Berlin ist weiter Schlusslicht bei der Ausbildung von Berufsanfängern. Nur 11,3 Prozent der Betriebe in der Bundeshauptstadt bildeten 2019 überhaupt aus. Im Vergleich zum Vorjahr ist die Ausbildungsquote 2020 erneut gesunken. Mit einer Aktion vor dem Haus der Wirtschaft haben Auszubildende und Jugendvertreter der IG Metall Berlin am 17. Juni die Arbeitgeber aufgefordert, mehr junge Menschen auszubilden.

„Berlin riskiert mit diesem schlechten Ausbildungsangebot die Zukunftsfähigkeit seiner Industrie“, sagt Birgit Dietze, Erste Bevollmächtigte der IG Metall Berlin.

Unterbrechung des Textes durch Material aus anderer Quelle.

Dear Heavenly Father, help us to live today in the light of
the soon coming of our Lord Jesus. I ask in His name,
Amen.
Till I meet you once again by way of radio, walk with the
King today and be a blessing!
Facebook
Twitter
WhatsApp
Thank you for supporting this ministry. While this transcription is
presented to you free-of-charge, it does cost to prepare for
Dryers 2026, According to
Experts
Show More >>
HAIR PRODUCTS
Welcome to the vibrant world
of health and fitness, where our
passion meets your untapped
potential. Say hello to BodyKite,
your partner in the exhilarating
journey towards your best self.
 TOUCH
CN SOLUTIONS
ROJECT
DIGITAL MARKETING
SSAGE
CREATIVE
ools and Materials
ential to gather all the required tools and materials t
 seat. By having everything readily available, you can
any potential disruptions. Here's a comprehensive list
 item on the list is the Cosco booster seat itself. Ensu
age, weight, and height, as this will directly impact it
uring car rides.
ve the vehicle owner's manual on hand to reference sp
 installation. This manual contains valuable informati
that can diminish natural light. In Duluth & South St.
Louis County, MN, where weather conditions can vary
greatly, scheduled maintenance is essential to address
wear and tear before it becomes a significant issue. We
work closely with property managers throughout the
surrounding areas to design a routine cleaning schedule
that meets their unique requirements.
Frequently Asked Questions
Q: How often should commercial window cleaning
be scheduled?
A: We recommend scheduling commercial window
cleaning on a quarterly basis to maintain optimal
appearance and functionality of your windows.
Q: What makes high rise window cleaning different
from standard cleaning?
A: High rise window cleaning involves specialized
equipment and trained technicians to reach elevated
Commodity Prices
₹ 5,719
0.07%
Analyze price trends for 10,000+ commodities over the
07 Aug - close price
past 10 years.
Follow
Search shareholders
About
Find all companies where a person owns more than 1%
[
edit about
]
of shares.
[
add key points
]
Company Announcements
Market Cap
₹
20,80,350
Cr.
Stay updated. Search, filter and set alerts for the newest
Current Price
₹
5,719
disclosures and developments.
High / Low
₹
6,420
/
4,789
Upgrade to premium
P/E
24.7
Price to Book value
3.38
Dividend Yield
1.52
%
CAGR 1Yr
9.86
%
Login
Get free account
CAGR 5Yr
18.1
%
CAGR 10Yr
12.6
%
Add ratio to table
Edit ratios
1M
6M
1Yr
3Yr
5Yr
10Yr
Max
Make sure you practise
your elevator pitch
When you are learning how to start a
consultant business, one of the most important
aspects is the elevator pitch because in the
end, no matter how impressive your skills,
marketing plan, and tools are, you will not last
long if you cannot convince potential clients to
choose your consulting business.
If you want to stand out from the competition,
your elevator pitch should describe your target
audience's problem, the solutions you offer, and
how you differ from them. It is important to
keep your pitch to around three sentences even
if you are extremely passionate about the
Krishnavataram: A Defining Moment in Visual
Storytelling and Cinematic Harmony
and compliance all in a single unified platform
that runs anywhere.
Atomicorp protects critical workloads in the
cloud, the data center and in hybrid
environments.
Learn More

Im Bundesdurchschnitt lag die Ausbildungsbetriebsquote mit 19,7 Prozent fast doppelt so hoch. 2020 nimmt die Ausbildungsquote noch einmal erschreckend ab: Aktuell haben Berlins Unternehmen 12.702 Ausbildungsplätze gemeldet, das sind noch einmal 15,7 Prozent weniger als 2019. Im Bereich Rohstoffgewinnung, Produktion, Fertigung, zu dem die meisten Betriebe der IG Metall zählen, ist der Rückgang mit 23 Prozent noch kräftiger: Die Betriebe dort bieten noch mal fast ein Viertel weniger Ausbildungsplätze an als 2019.

Mit Pac-Man und Riesenluftballons hat die IG Metall Berlin vor dem Haus der Wirtschaft auf die schlechte Ausbildungssituation in der Hauptstadt hingewiesen.

Investitionen in die Qualität der Ausbildung

Um jetzt schnell ein zügiges Handeln von Senat und Unternehmen auf den Weg zu bringen, hält die IG Metall Berlin es für dringend erforderlich, Berliner Betriebe mit finanziellen Ressourcen und Fach-Know-how in Sachen Ausbildung zu unterstützen. „Wichtig ist jetzt, die Verbundausbildung zu stärken. Dazu gehört auch, in die Qualität der Lehrenden zu investieren, zum Beispiel an den Berliner Berufsschulen“, sagt Birgit Dietze. „Außerdem brauchen wir wieder mehr Betriebe, die Schülerpraktika anbieten, sowie ein besseres Matching zwischen Ausbildenden und Unternehmen, damit die Auszubildenden auch die passende Ausbildung finden. Wir brauchen also mehr Beratung für Unternehmen und eine höhere Qualität der Ausbildungsangebote.“

Birgit Dietze befürchtet, dass „die Corona-Krise, die auf die Transformation weiter Bereiche der Wirtschaft trifft, Personalabbau-Programme in den Unternehmen beschleunigt“. Dabei müsse es jetzt gerade darum gehen, auf kluge Tandem-Lösungen zu setzen: „Die älteren Kolleginnen und Kollegen geben ihr Erfahrungswissen an die jüngeren Kollegen weiter und die wiederum nehmen die Älteren in Sachen Digitalisierung und Transformation mit auf den Weg.“

Zwar bilden die Unternehmen in Berlin insgesamt weniger aus, aber die Unternehmensverbände melden für Berlin noch offene Stellen. 7360 Ausbildungsplätze sind in der Bundeshauptstadt aktuell noch zu vergeben, so der Unternehmensverband in Berlin.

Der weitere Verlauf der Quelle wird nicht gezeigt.